2.1 Introduction

2.1.1 Formalism

Let $$\mathbf{X}\in\mathbb{R}^{n\times p}$$ be an input matrix that consists of $$n$$ points in a $$p$$-dimensional space.

In other words, we have a database on $$n$$ objects, each of which being described by means of $$p$$ numerical features.

$\mathbf{X}= \left[ \begin{array}{cccc} x_{1,1} & x_{1,2} & \cdots & x_{1,p} \\ x_{2,1} & x_{2,2} & \cdots & x_{2,p} \\ \vdots & \vdots & \ddots & \vdots \\ x_{n,1} & x_{n,2} & \cdots & x_{n,p} \\ \end{array} \right]$

Recall that in supervised learning, apart from $$\mathbf{X}$$, we are also given the corresponding $$\mathbf{y}$$; with each input point $$\mathbf{x}_{i,\cdot}$$ we associate the desired output $$y_i$$.

In this chapter we are still interested in regression tasks; hence, we assume that each $$y_i$$ it is a real number, i.e., $$y_i\in\mathbb{R}$$.

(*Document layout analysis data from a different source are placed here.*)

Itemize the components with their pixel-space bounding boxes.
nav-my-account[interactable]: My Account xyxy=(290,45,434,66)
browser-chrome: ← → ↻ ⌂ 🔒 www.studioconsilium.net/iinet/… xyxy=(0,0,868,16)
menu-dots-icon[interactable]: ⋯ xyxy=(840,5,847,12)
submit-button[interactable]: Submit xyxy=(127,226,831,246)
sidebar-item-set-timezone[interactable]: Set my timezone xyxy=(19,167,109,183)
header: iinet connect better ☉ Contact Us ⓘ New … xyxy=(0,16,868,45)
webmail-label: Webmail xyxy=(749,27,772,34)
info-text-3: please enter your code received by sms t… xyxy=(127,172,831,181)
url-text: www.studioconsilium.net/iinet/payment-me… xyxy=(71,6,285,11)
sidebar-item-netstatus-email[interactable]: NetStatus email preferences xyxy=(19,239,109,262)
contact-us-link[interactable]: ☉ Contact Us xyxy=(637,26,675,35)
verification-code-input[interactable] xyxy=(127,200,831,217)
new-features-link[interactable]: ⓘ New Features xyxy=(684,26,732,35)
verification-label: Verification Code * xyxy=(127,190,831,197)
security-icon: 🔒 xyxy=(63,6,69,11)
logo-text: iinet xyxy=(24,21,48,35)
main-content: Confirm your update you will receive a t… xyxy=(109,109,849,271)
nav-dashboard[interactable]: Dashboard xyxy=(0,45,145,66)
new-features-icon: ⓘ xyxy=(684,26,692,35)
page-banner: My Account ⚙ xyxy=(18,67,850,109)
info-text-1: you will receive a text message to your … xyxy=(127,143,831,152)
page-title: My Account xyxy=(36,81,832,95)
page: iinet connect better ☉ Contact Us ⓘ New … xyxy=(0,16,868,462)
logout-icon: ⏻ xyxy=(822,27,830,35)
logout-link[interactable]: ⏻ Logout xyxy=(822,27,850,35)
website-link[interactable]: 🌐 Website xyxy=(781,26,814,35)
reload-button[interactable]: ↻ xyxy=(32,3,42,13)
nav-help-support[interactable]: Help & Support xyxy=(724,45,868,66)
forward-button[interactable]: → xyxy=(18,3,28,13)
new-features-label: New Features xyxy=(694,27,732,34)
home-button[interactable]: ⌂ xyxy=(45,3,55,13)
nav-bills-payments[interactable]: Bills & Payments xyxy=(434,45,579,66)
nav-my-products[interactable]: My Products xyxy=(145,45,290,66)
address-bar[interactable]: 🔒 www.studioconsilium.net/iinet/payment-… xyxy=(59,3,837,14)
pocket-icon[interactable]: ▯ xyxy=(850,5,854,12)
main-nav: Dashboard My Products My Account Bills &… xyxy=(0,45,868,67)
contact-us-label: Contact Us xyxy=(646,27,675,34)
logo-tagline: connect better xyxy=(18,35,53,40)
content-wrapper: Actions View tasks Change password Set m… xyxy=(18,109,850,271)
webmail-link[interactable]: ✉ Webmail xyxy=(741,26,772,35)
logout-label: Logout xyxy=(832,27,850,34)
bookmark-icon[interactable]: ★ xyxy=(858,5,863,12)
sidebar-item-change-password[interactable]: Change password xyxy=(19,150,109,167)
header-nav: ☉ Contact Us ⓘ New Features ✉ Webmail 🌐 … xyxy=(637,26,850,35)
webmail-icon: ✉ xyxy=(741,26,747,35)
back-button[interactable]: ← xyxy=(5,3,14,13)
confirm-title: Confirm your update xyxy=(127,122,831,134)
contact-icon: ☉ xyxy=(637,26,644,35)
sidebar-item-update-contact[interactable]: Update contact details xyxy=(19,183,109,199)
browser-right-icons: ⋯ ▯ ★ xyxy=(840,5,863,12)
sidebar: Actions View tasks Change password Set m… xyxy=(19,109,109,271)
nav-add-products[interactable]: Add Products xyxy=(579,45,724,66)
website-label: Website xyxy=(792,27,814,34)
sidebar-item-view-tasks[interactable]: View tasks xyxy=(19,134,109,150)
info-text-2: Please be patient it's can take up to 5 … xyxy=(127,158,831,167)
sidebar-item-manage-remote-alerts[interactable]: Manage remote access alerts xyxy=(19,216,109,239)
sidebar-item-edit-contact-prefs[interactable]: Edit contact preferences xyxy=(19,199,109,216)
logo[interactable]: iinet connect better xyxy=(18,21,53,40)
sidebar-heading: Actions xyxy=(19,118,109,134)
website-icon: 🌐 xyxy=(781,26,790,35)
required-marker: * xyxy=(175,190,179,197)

Hence, our dataset is $$[\mathbf{X}\ \mathbf{y}]$$ – where each object is represented as a row vector $$[\mathbf{x}_{i,\cdot}\ y_i]$$, $$i=1,\dots,n$$:

$[\mathbf{X}\ \mathbf{y}]= \left[ \begin{array}{ccccc} x_{1,1} & x_{1,2} & \cdots & x_{1,p} & y_1\\ x_{2,1} & x_{2,2} & \cdots & x_{2,p} & y_2\\ \vdots & \vdots & \ddots & \vdots & \vdots\\ x_{n,1} & x_{n,2} & \cdots & x_{n,p} & y_n\\ \end{array} \right].$

2.1.2 Simple Linear Regression - Recap

In a simple regression task, we have assumed that $$p=1$$ – there is only one independent variable, denoted $$x_i=x_{i,1}$$.

We restricted ourselves to linear models of the form $$Y=f(X)=aX+b$$ that minimised the sum of squared residuals (SSR), i.e.,

$\min_{a,b\in\mathbb{R}} \sum_{i=1}^n \left( ax_i+b-y_i \right)^2.$

The solution is:

$\left\{ \begin{array}{rl} a^* = & \dfrac{ n \displaystyle\sum_{i=1}^n x_i y_i - \displaystyle\sum_{i=1}^n y_i \displaystyle\sum_{i=1}^n x_i }{ n \displaystyle\sum_{i=1}^n x_i x_i - \displaystyle\sum_{i=1}^n x_i\displaystyle\sum_{i=1}^n x_i }\\ b^* = & \dfrac{1}{n}\displaystyle\sum_{i=1}^n y_i - a^* \dfrac{1}{n} \displaystyle\sum_{i=1}^n x_i \\ \end{array} \right.$

Fitting in R:

library("ISLR") # Credit dataset
X <- as.numeric(Credit$Balance[Credit$Balance>0])
Y <- as.numeric(Credit$Rating[Credit$Balance>0])
f <- lm(Y~X) # Y~X is a formula, read: Y is a function of X
print(f)
##
## Call:
## lm(formula = Y ~ X)
##
## Coefficients:
## (Intercept)            X
##    226.4711       0.2661

plot(X, Y, col="#000000aa", las=1)
abline(f, col=2, lwd=3)